When knight is put in the corner, for example

**a1**, it has only 2 available moves. When program calculates all possible moves for the given square, it chooses the square with minimum moves. Then it goes recursively until board is completely covered with knight's moves. One of my fellow programmers found that some initial knight positions confused the program. During debugging, I noticed in some cases when knight has 2 squares with the same number of minimum moves. Here's a failed solution where not all squares covered.Solution to this issue could be done by temporary choosing a square and calculating a number of possible moves one level deeper. Recursive method "

`GetSolution`

" applies Warnsdorff's rule. Each move/square is marked from global counter. 1 is starting position. - Here's the logic on how to automate/calculate knight's moves from one square.
It can be an equation. All moves from 2 to 9 belong to a circle with a center in 1, current knight position. Circle equation is x

^{2}+ y^{2}= R^{2}. As we know that each knight move was described letter "L" as well so that delta coordinates for move 2 are (2,1). Let's put move 2 into circle equation 2^{2}+1^{2}=5. In other words, radius equals to square root of 5. x-axis values are -2, -1, 1, and 2 so it is easy to calculate y values. Code shows how to do this.//x values and radius of circle give y value from formula y^2=R^2-x^2 var arrayX = [-2, -1, 1, 2]; var circleRadiusSquared = 5; var yOnCircle, xOnCircle, dY; for (var k = 0; k < arrayX.length; k++) { xOnCircle = x + arrayX[k]; dY = Math.sqrt(circleRadiusSquared - Math.pow(arrayX[k], 2)); //+- for (var m = 1; m < 3; m++) { yOnCircle = y + Math.pow(-1, m) * dY; //check for out of the board horizontal position //check for out of the board vertical position //check whether square visited before //do other logic here. } }

## Using the Code

Each HTML button represents chessboard square. Person selects cell where knight will start then clicks "Find Solution" button. All moves are represented in chess algebraic notation may be copied. "Clear the chess board" resets everything to initial state.

## Points of Interest

Long, long time ago, my high school physics teacher proposed to use theory of degrees of freedom of ideal gas (see Wikipedia) To make a long story short, the result was the same as Warnsdorff's rule. Physic's model missed heuristic aspect of Warnsdorff's rule. Occam razor states that one should proceed to simpler theories until simplicity can be traded for greater explanatory power. So I chose simple Warnforff's rule over complex ideal gas model.
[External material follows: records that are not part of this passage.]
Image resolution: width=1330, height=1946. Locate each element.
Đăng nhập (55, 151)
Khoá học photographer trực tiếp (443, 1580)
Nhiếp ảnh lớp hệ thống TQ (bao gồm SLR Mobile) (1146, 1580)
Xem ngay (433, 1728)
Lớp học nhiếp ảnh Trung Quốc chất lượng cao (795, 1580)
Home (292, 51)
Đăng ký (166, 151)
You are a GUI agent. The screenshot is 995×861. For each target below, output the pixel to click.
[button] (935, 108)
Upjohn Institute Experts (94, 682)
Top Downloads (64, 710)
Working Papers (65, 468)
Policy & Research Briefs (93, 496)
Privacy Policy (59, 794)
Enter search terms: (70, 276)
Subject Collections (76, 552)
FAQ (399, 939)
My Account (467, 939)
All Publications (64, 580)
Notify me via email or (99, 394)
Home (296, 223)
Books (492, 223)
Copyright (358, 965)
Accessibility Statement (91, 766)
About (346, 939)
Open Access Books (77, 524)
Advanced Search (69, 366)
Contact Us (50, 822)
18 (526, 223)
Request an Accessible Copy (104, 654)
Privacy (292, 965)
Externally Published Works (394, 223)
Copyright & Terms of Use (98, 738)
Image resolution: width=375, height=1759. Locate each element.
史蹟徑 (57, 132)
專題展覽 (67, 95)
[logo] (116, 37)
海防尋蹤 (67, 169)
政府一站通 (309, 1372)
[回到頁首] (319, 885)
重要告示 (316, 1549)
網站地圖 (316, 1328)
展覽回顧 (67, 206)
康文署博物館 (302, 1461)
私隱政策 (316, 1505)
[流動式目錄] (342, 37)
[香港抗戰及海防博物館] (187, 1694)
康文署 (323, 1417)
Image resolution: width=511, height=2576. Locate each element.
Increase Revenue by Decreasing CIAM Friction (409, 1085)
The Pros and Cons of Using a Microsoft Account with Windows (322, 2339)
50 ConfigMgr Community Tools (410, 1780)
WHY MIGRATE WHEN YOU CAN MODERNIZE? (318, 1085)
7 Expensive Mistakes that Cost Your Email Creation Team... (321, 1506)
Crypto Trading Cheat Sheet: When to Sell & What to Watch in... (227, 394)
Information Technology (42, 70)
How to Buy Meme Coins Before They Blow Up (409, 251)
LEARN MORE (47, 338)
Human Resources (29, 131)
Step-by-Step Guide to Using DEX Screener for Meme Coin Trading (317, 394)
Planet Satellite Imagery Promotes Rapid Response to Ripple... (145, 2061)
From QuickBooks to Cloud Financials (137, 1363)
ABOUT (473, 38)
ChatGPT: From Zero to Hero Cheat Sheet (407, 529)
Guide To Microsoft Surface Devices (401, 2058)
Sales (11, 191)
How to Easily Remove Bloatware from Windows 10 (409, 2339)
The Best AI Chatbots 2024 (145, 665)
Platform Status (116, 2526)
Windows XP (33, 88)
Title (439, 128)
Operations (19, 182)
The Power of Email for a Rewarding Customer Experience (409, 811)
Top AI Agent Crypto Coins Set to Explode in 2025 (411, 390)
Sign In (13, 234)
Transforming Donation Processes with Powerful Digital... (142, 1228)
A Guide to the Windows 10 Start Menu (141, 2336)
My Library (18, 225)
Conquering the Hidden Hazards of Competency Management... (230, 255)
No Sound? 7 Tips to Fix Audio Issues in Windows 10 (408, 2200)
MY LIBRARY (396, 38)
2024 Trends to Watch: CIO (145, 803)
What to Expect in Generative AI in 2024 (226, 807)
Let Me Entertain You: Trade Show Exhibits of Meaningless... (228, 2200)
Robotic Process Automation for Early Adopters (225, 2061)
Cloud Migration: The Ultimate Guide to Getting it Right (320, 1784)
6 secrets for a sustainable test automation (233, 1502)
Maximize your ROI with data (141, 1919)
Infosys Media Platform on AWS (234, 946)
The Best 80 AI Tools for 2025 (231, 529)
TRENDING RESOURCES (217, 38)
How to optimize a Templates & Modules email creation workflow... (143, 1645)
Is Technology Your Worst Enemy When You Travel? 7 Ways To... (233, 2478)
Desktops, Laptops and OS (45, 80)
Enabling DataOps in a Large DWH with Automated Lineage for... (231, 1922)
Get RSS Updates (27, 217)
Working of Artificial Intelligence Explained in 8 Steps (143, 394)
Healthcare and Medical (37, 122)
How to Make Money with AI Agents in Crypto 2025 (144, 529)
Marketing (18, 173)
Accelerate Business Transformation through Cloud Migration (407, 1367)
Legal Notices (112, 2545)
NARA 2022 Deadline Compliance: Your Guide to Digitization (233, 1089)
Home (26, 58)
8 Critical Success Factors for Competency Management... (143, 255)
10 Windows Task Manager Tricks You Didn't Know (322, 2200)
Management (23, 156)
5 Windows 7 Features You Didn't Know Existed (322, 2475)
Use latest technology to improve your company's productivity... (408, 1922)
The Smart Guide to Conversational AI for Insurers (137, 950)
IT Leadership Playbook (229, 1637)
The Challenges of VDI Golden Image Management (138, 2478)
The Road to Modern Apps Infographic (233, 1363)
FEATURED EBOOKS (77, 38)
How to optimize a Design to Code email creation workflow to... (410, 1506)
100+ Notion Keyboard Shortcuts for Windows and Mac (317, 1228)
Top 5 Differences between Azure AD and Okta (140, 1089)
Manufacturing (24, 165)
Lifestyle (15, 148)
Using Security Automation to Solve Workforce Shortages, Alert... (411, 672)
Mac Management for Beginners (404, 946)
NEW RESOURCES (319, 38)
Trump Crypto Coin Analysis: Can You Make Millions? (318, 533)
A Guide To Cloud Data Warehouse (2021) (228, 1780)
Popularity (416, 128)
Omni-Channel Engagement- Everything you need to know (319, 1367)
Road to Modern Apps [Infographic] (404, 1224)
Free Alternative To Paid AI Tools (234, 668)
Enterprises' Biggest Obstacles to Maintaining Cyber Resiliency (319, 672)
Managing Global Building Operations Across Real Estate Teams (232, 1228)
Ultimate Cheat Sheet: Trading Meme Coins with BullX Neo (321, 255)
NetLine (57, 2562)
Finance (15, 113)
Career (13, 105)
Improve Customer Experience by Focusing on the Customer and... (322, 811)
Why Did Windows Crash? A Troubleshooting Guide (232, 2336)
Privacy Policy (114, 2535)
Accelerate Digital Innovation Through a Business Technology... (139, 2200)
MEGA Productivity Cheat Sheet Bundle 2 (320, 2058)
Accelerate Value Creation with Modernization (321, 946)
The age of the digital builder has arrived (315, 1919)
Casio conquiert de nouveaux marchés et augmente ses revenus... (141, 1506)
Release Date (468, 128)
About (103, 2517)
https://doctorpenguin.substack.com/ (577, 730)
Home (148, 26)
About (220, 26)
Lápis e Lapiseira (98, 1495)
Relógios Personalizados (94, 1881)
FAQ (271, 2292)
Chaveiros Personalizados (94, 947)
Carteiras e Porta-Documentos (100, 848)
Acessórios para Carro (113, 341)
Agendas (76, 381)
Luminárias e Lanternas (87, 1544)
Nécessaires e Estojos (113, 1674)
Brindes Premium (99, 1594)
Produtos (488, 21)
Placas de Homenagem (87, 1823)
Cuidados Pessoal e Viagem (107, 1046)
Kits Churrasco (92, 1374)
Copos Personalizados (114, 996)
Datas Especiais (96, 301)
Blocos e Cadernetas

History of this JavaScript program starts when "The page is best viewed in Internet Explorer 4" T-shirts were very popular. I mentioned earlier that fellow found that the program sometimes failed. So I added Object Oriented JavaScript to fix the issue. At last, I appended chess algebraic notation box and automated knight moves by using circle formula. These updates were done just before publishing in CodeProject. It was fun to debug in new browsers. Initial debugging was done with message boxes in era of Internet Explorer and Netscape competition. It works in Internet Explorer, Firefox and Chrome. It is possible to transform the implementation to interactive game, to change board size, or to put predefined obstacles/other chess pieces on the board.

### Update on April 14, 2017

I find the article at MathWorld that discusses graph-based approach to Knight's tour. Knight Graph is an interesting read. It mentions Warnsdorff algorithm and backtracking algorithms.